WHAT TO PRODUCE:
Go to the line below containing "Plus qu’un hôtel" and print exactly from there through the line containing "- en transports en commun", both included. Print nothing else.

DATASET EXTRACT:
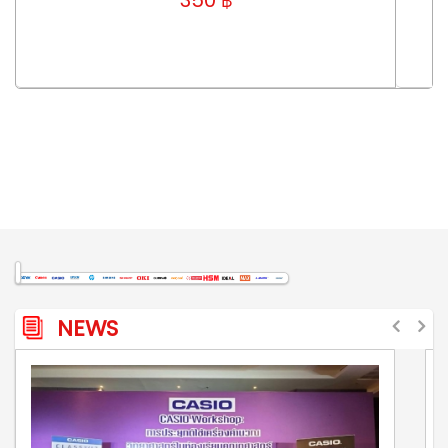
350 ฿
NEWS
* * *
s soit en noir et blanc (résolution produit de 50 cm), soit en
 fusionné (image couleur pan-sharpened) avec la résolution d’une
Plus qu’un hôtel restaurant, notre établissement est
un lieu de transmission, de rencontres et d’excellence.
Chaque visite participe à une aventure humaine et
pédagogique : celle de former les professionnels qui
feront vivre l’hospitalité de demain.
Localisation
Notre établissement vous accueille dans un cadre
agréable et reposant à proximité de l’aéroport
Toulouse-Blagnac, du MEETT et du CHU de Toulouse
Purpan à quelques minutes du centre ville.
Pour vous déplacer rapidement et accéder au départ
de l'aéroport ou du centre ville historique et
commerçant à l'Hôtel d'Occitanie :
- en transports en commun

WORKED SOLUTION:
Plus qu’un hôtel restaurant, notre établissement est
un lieu de transmission, de rencontres et d’excellence.
Chaque visite participe à une aventure humaine et
pédagogique : celle de former les professionnels qui
feront vivre l’hospitalité de demain.
Localisation
Notre établissement vous accueille dans un cadre
agréable et reposant à proximité de l’aéroport
Toulouse-Blagnac, du MEETT et du CHU de Toulouse
Purpan à quelques minutes du centre ville.
Pour vous déplacer rapidement et accéder au départ
de l'aéroport ou du centre ville historique et
commerçant à l'Hôtel d'Occitanie :
- en transports en commun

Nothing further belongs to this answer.